→ EXERCISE REQUIREMENTS
Here is the task for the listing below: output exactly the lines from the one containing "première fois de son histoire, la compétition européenne des" through the one containing "准不一的乱象，进而提升行业整体口碑。", and leave out the pictures.

→ SUPPLIED RECORDS
▼

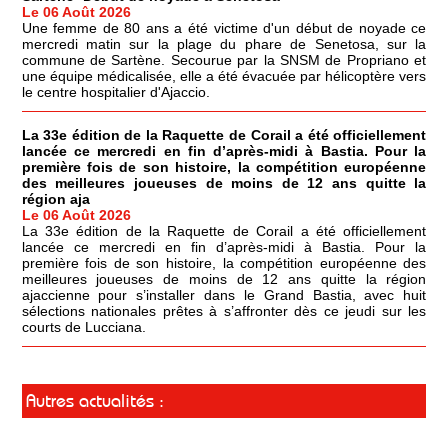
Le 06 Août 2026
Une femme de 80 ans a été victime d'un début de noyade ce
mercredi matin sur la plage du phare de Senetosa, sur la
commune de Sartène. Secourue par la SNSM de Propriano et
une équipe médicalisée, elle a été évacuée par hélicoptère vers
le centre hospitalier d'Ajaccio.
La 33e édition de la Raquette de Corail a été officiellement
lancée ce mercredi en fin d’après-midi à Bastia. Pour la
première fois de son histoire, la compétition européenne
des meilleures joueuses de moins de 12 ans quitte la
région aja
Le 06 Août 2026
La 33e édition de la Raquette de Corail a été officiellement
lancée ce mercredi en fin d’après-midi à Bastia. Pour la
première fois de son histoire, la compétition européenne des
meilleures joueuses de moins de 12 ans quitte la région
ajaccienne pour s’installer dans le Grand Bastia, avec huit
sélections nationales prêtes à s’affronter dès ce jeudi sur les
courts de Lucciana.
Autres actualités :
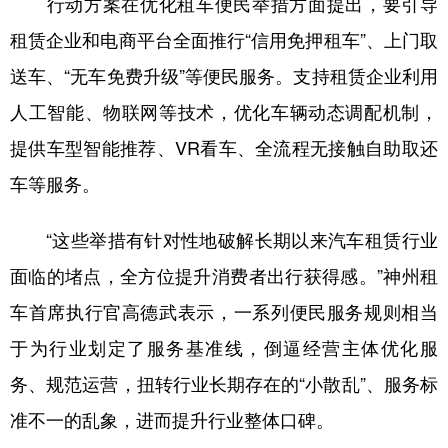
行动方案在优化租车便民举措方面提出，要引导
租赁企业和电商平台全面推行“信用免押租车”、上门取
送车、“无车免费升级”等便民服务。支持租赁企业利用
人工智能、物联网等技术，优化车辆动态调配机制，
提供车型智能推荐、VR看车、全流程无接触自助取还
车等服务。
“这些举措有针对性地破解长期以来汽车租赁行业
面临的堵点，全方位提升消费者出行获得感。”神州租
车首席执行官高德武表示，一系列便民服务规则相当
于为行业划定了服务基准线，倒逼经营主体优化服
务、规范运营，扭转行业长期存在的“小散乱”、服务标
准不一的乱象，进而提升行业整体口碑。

▲
▼

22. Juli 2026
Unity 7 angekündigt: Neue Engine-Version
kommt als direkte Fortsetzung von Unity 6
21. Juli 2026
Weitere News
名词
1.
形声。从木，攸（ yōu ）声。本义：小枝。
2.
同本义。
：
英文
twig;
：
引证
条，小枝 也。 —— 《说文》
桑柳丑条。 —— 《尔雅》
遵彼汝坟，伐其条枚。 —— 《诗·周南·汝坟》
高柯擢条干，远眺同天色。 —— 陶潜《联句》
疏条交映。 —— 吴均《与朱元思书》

▲

→ OUTPUT FOR THIS TASK
première fois de son histoire, la compétition européenne des
meilleures joueuses de moins de 12 ans quitte la région
ajaccienne pour s’installer dans le Grand Bastia, avec huit
sélections nationales prêtes à s’affronter dès ce jeudi sur les
courts de Lucciana.
Autres actualités :
行动方案在优化租车便民举措方面提出，要引导
租赁企业和电商平台全面推行“信用免押租车”、上门取
送车、“无车免费升级”等便民服务。支持租赁企业利用
人工智能、物联网等技术，优化车辆动态调配机制，
提供车型智能推荐、VR看车、全流程无接触自助取还
车等服务。
“这些举措有针对性地破解长期以来汽车租赁行业
面临的堵点，全方位提升消费者出行获得感。”神州租
车首席执行官高德武表示，一系列便民服务规则相当
于为行业划定了服务基准线，倒逼经营主体优化服
务、规范运营，扭转行业长期存在的“小散乱”、服务标
准不一的乱象，进而提升行业整体口碑。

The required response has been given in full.